--- START ---

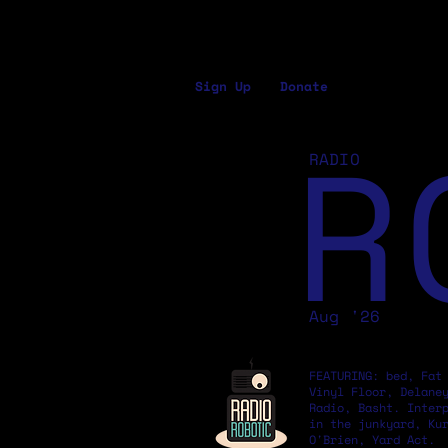
Sign Up
Donate
R
RADIO
Aug '26
FEATURING: bed, Fat
Vinyl Floor, Delane
Radio, Basht. Inter
in the junkyard, Ku
O'Brien, Yard Act.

--- END ---

Would you please output each record exactly, leaving the images out?

ANSWER BOX:
Sign Up
Donate
R
RADIO
Aug '26
FEATURING: bed, Fat
Vinyl Floor, Delane
Radio, Basht. Inter
in the junkyard, Ku
O'Brien, Yard Act.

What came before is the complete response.